Constance Marten, 36, and her partner Mark Gordon, 49, were arrested after a police hunt during which they spent time living off-grid in a tent in the middle of winter.
They were on trial over the death of their baby Victoria last year.
Discharging the jury members at London's Old Bailey Court, Judge Mark Lucraft thanked them for their dedication. They had deliberated for more than 72 hours since April 30.
Prosecutors have not yet announced if the couple will face a retrial.
Marten and Gordon went on the run in January 2023 after police found a placenta in their burnt-out car by a motorway outside Manchester in northwest England.
Marten had told the court they absconded because they wanted to keep their daughter, after her other four children were taken into care.
The couple were eventually arrested nearly two months later, in Brighton on England's southern coast.
Days later, Victoria's badly decomposed body was found in a shopping bag on a vegetable patch. The couple are accused of the manslaughter by gross negligence of their newborn daughter.

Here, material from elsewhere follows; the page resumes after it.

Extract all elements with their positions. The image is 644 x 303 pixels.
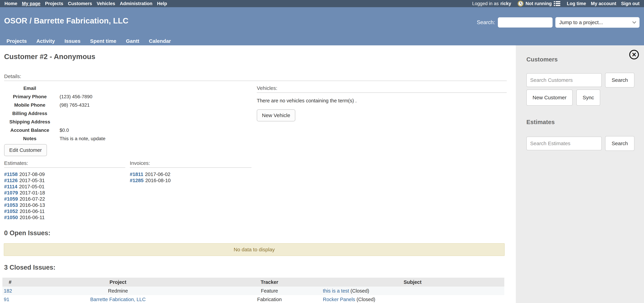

But taking the witness stand Marten, whose family has historic ties to the royal family, insisted she and Gordon were loving parents.
"Mark and I love our kids more than anything in the world," she told the court. "I did nothing but show her love."
The couple, of no fixed address, had also denied perverting the course of justice, concealing the birth of a child, child cruelty and causing or allowing the death of a child.
Marten had told police Victoria died when she fell asleep in the tent while holding her under her jacket.